▸ TASK INPUT:
★ ★ ★ ★ ★
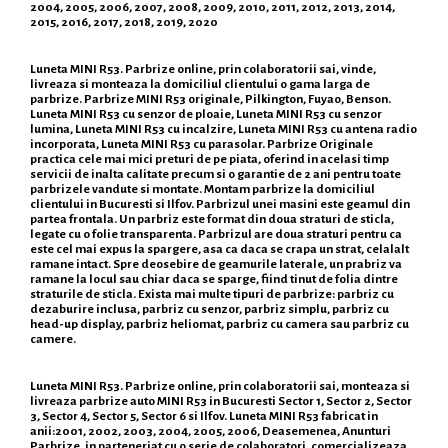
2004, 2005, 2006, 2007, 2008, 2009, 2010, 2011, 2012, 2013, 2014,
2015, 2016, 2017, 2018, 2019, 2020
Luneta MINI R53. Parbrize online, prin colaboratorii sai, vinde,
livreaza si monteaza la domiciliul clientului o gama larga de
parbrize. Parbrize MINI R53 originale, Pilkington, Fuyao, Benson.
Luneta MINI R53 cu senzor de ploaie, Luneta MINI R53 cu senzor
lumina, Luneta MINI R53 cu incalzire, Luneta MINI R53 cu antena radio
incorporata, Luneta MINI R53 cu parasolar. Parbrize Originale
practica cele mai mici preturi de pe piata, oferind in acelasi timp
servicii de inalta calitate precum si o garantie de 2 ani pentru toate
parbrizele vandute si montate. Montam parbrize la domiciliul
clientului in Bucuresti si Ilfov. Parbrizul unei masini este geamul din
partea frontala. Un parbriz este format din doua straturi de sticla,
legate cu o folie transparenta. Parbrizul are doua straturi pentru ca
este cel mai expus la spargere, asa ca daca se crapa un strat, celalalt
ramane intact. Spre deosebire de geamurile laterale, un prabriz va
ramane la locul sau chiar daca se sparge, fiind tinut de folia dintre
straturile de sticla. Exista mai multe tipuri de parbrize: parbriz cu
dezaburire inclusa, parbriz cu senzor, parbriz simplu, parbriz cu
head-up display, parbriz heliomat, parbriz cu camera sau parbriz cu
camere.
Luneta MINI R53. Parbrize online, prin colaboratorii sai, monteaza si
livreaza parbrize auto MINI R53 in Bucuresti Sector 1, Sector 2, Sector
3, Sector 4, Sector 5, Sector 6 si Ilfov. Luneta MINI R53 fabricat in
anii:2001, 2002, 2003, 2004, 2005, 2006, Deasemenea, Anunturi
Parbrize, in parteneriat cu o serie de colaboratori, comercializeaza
★ ★ ★ ★ ★
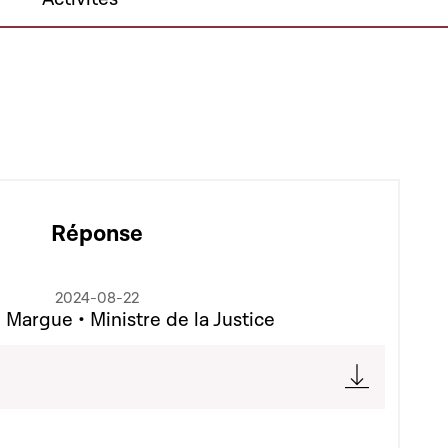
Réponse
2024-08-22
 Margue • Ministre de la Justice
★ ★ ★ ★ ★
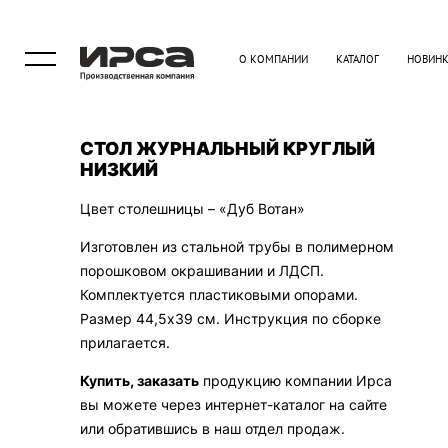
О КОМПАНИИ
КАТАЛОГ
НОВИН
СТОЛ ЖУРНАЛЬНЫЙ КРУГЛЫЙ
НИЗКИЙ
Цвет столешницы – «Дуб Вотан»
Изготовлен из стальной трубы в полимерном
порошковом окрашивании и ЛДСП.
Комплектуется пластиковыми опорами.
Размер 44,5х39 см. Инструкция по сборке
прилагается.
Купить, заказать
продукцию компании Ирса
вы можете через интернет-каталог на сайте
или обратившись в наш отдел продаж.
★ ★ ★ ★ ★
▸ WORK TASK:
Give the number of lines in the listing that contain the word "Ilfov", leaving out all other words.

▸ SOLUTION TO THE PROBLEM:
2